What doesn’t dispatch yet¶

A few operators in gaussx currently have no closed-form structured Cholesky and fall back to materialising the matrix and calling jnp.linalg.cholesky. Each has a known smarter route — listing them here as future work and as a reminder that gaussx.cholesky(op) always returns something correct, just not always something cheap.

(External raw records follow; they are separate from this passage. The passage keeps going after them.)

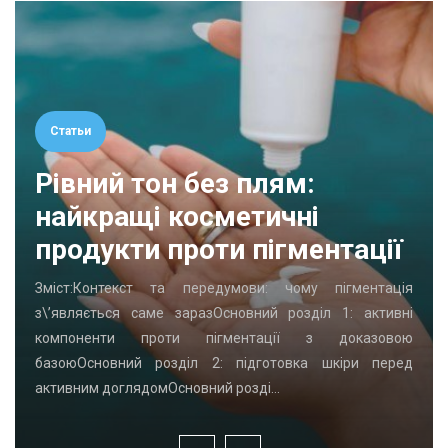
Статьи
Рівний тон без плям:
найкращі косметичні
продукти проти пігментації
Зміст:Контекст та передумови: чому пігментація
з\’являється саме заразОсновний розділ 1: активні
компоненти проти пігментації з доказовою
базоюОсновний розділ 2: підготовка шкіри перед
активним доглядомОсновний розді…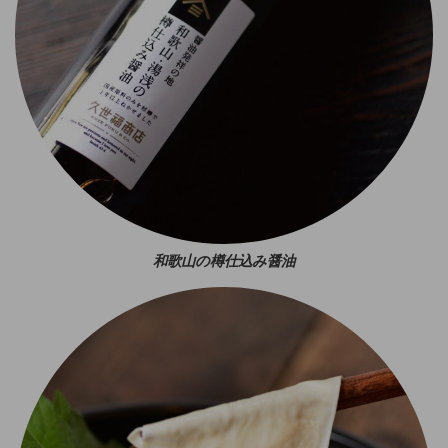
和歌山の樽仕込み醤油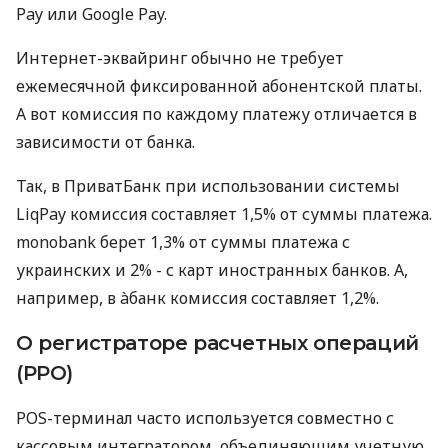
Pay или Google Pay.
Интернет-эквайринг обычно не требует
ежемесячной фиксированной абонентской платы.
А вот комиссия по каждому платежу отличается в
зависимости от банка.
Так, в ПриватБанк при использовании системы
LiqPay комиссия составляет 1,5% от суммы платежа.
monobank берет 1,3% от суммы платежа с
украинских и 2% - с карт иностранных банков. А,
например, в àбанк комиссия составляет 1,2%.
О регистраторе расчетных операций
(РРО)
POS-терминал часто используется совместно с
кассовым интегратором, объединяющим учетную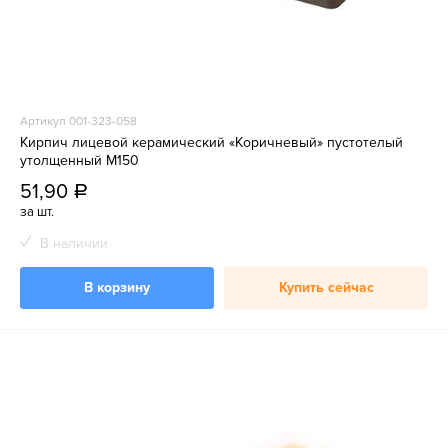
Артикул 001-323-058
Кирпич лицевой керамический «Коричневый» пустотелый
утолщенный М150
51,90
a
за шт.
В наличии
В корзину
Купить сейчас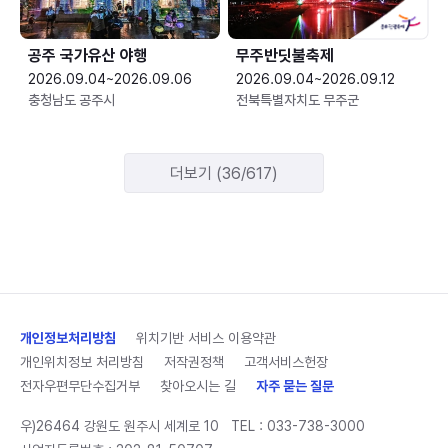
공주 국가유산 야행
무주반딧불축제
2026.09.04~2026.09.06
2026.09.04~2026.09.12
충청남도 공주시
전북특별자치도 무주군
더보기 (36/617)
개인정보처리방침
위치기반 서비스 이용약관
개인위치정보 처리방침
저작권정책
고객서비스헌장
전자우편무단수집거부
찾아오시는 길
자주 묻는 질문
우)26464 강원도 원주시 세계로 10
TEL :
033-738-3000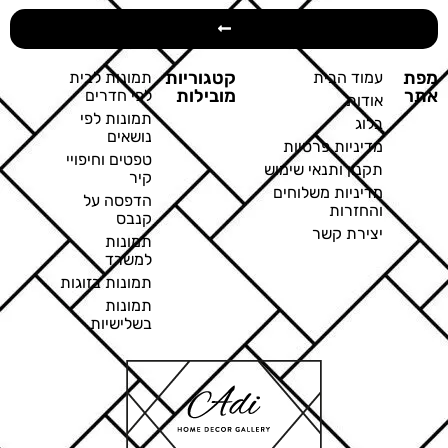
מפת
קטגוריות
עמוד הבית
תמונות לבית
אתר
מובילות
לפי חדרים
אודות
תמונות לפי
בלוג
נושאים
מדיניות פרטיות
טפטים וחיפויי
תקנון ותנאי שימוש
קיר
מדיניות משלוחים
הדפסה על
והחזרות
קנבס
יצירת קשר
תמונות
למשרד
תמונות בזוגות
תמונות
בשלישיות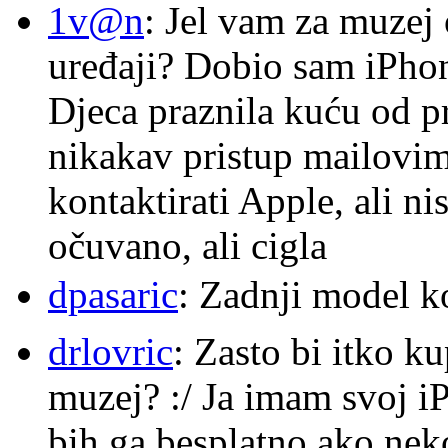
1v@n
: Jel vam za muzej
uređaji? Dobio sam iPhone
Djeca praznila kuću od p
nikakav pristup mailovi
kontaktirati Apple, ali ni
očuvano, ali cigla
dpasaric
: Zadnji model k
drlovric
: Zasto bi itko k
muzej? :/ Ja imam svoj i
bih ga besplatno ako nek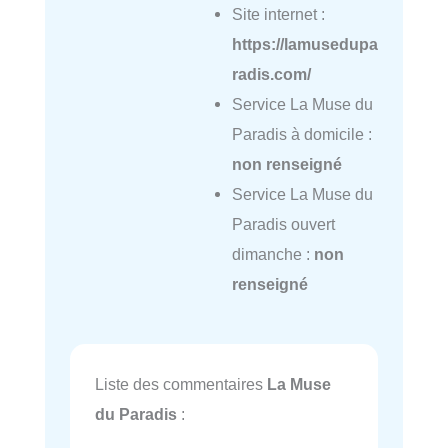
Site internet :
https://lamusedupa
radis.com/
Service La Muse du
Paradis à domicile :
non renseigné
Service La Muse du
Paradis ouvert
dimanche :
non
renseigné
Liste des commentaires
La Muse
du Paradis
: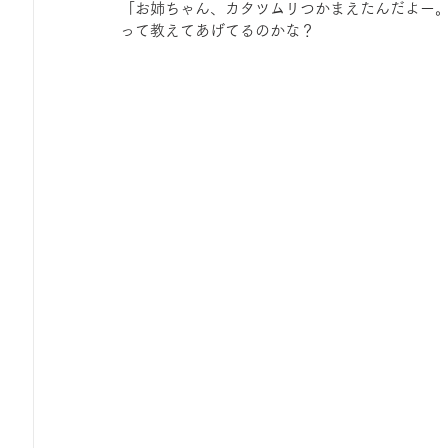
「お姉ちゃん、カタツムリつかまえたんだよー
って教えてあげてるのかな？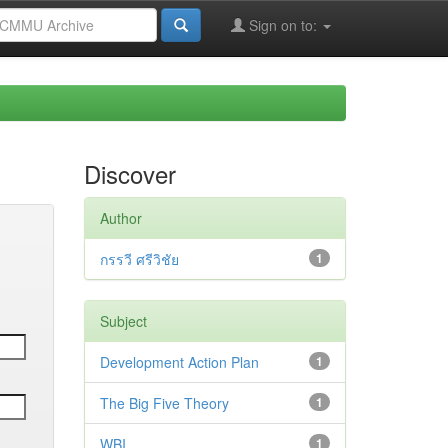
Sign on to:
Discover
Author
กรรวี ศรีวิชัย
1
Subject
Development Action Plan
1
The Big Five Theory
1
WBI
1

Operator	Smart route (not yet wired)	Reference
`Toeplitz` ( $T_{ij} = t_{i-j}$ )	Circulant embedding + FFT — $O(n \log n)$ sampling for stationary 1D processes	Wood & Chan (1994), J. Comp. Graph. Stat.; gaussx#168
`KroneckerSum` ( $A \oplus B = A \otimes I + I \otimes B$ )	Eigendecomposition: $\lambda_{ij}^{A \oplus B} = \lambda_i^A + \lambda_j^B$ , $V^{A \oplus B} = V^A \otimes V^B$	Saatçi (2011), thesis; gaussx#169
`SumKronecker` ( $\sum_k A_k \otimes B_k$ )	Conjugate-gradient + matfree Lanczos for $\Sigma^{1/2} \varepsilon$	Pleiss et al. (2018), GPyTorch; gaussx#170

For now, on these operators gaussx.cholesky produces a dense MatrixLinearOperator and you sample as in section 1 (the dispatch path is just slower than it could be). The three tracking issues above carry full math + proposed APIs.

Where the dispatch wins¶

Setting	Σ structure	Root used	Why
Mean-field VI / factorised priors	Diagonal	((4))	Element-wise sqrt — no matrix anywhere
Spatio-temporal GPs (separable)	$K = K_{\rm space} \otimes K_{\rm time}$	((5))	Two small Choleskys instead of one $(N_s N_t)^3$
Independent ensembles / multi-output GPs	BlockDiag( $\Sigma_1, \ldots$ )	((6))	Embarrassingly parallel per output
State-space / Markov GPs (part 7)	Λ block-tridiagonal	((8))	Banded Cholesky → $O(N d^3)$ posterior sampling
Ensemble Kalman / low-rank GP priors	$\Sigma_0 + U D U^\top$	((9))	Sample $L_0\varepsilon_0 + U\sqrt{D}\,\varepsilon_1$ — never factorise the sum
2-Wasserstein / OT between Gaussians	symmetric sqrt $S$	((10))	Closed-form $W_2^2$ uses $\mathrm{tr}(\Sigma_1 + \Sigma_2 - 2(S_1 \Sigma_2 S_1)^{1/2})$
Antithetic / coupled sampling	any deterministic root	((1))	Same $\varepsilon$ across two distributions ⇒ correlated estimators
Reparameterised VI gradients	Cholesky $L$	((5))	$\nabla_\theta L \cdot \varepsilon$ propagates cleanly through `jax.grad`

Recap¶

Sampling = matvec against any root $R$ of Σ (((1))). gaussx exposes both Cholesky and symmetric sqrt; structured operators get structured roots.
$\mathrm{chol}(A \otimes B) = \mathrm{chol}(A) \otimes \mathrm{chol}(B)$ (((5))) and $\mathrm{chol}(\mathrm{BlockDiag}) = \mathrm{BlockDiag}(\mathrm{chol})$ (((6))) are both built into gaussx.cholesky.
Low-rank updates avoid the closed-form root by injecting the rank correction as a second independent draw (((9))).
Symmetric $S = S^\top$ (((10))) is the right choice for 2-Wasserstein, antithetic sampling, and any setting that wants $S^2 = \Sigma$ .

References¶

Rasmussen, C. E. & Williams, C. K. I. (2006). Gaussian Processes for Machine Learning. MIT Press, App. A.4.
Saatçi, Y. (2011). Scalable Inference for Structured Gaussian Process Models. PhD thesis, Cambridge.
Higham, N. J. (2008). Functions of Matrices: Theory and Computation. SIAM. (Symmetric square roots.)
Kingma, D. P. & Welling, M. (2014). Auto-encoding variational Bayes. ICLR. (Reparameterisation trick.)